John Fetterman Opens Up About ‘Downward Spiral’ of Depression After Winning Senate Race

"I never had any self-harm, but I was indifferent [to living], though,” the recovering senator told CBS's Jane Pauley of his mental health struggles.

John Fetterman Opens Up About ‘Downward Spiral’ of Depression After Winning Senate Race
Screenshot:Twitter/CBS Sunday (Fair Use)

On Friday, freshman Sen. John Fetterman (D-Pa.) was released from Walter Reed hospital, where he’d checked himself in about six weeks ago to receive treatment for clinical depression that had become severe. In his first interview about his treatment, Fetterman—who’s now in remission—said that winning a crucial and at times ugly Senate race in November kicked off a “downward spiral” of depression that left him unable to get out of bed. It most certainly didn’t help that conservatives—and the media in general—had an ableist meltdown over his recovery from a stroke, which can itself lead to clinical depression. He’s set to return to the Senate the week of April 17, when the session resumes after a recess.

CBS Sunday Morning anchor Jane Pauley interviewed Fetterman at Walter Reed two days before his release. Appearing alongside his wife, Gisele Barreto Fetterman, he opened up to Pauley about the weeks after winning the key race against Dr. Mehmet Oz and flipping a seat from red to blue. “It’s like, you just won the biggest, you know, race in the country. And the whole thing about depression is that objectively, you may have won, but depression can absolutely convince you that you actually lost,” he said. “And that’s exactly what happened. And that was the start of a downward spiral.”

Fetterman had a stroke in May 2022, and experts have noted that depression is unfortunately common after a stroke. The senator struggled to get out of bed, wasn’t eating or drinking fluids, and had stopped engaging with “most things that I love in my life.” He managed to travel to Washington, D.C., to be sworn in on January 3, but Pauley said people close to him said he “looked miserable and lost” on that day. “Yeah. Well, I was definitely depressed,” he laughed.
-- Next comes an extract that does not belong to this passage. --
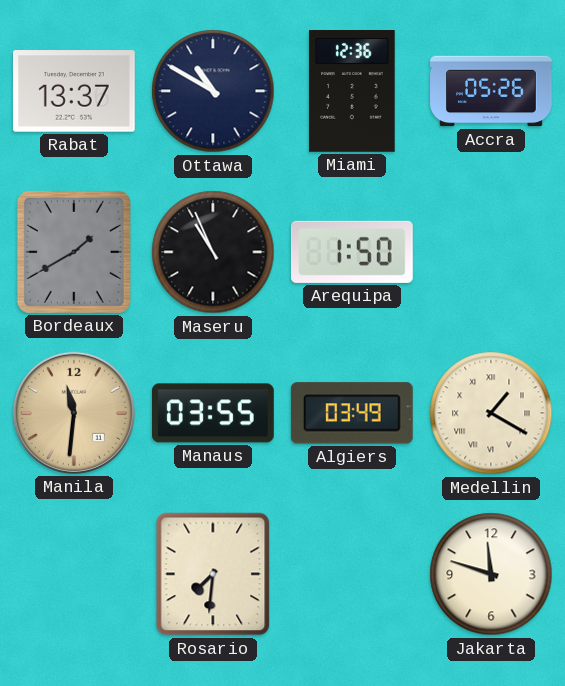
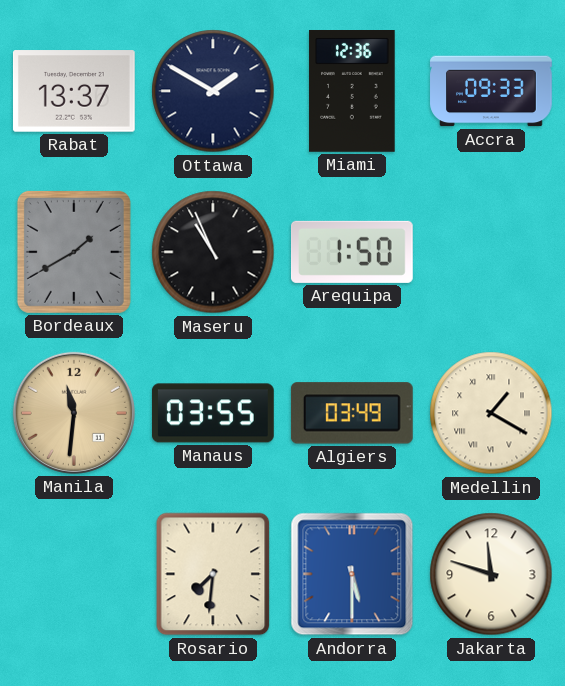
Ottawa: 10:50 -> 1:50
Accra: 05:26 -> 09:33
Andorra: none -> 5:30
Pauley said she’d understood that Fetterman was “agnostic” about the prospect of continuing to live. “Yeah. Well, I never had any self-harm, but I was indifferent, though,” he said. “If the doctor said, ‘Gee, you have 18 months to live,’ I’d be like, ‘Yeah. Okay, well, that’s how things go.’” A concerned doctor started to make arrangements at Walter Reed, and Fetterman agreed to go.

Here’s a clip, and the full interview is on YouTube:

In one exchange that gets cut off in the above clip, Fetterman starts choking up a bit about his struggle:

Fetterman: “You know, the day that I go in was my son’s birthday. And I hope that for the rest of his life, his birthday will be joyous, and you don’t have to remember that your father was admitted.”
Pauley: “Oh, but wait: This is where your renewal began. His birthday is a day for both of you to celebrate.”
Fetterman: “Well, that’s a good way to look at it. I’m looking forward to doing that.”
Pauley: “You seem hopeful.”
Fetterman:“For the first time, yeah. It’s a strange feeling for me to have.”

In another clip, Fetterman talks about how his oldest son, age 14, didn’t understand why he couldn’t get out of bed. He won—he should be happy, right? Gisele then noted that people who haven’t experienced or witnessed depression may not get it, either. “I think the outside would look and say, ‘How does this happen?’ But depression does not make sense, right? It’s not rational.”

Fetterman shared that doctors at Walter Reed also discovered a hearing deficit in addition to his existing post-stroke sensory processing differences. He told Pauley, “I can understand much of what you’re saying. But my hearing has a deficiency that makes it difficult for me to fully understand 100 percent of it.” He uses closed captioning devices to communicate in person, and the Guardian reported that he’s now wearing hearing aids.

Fetterman said in a statement upon his release Friday: “I am so happy to be home. I’m excited to be the father and husband I want to be, and the senator Pennsylvania deserves. Pennsylvanians have always had my back, and I will always have theirs.”

He continued: “I am extremely grateful to the incredible team at Walter Reed. The care they provided changed my life. I will have more to say about this soon, but for now I want everyone to know that depression is treatable, and treatment works. This isn’t about politics — right now there are people who are suffering with depression in red counties and blue counties. If you need help, please get help.”

Wishing you continued health and happiness during your recovery, Senator.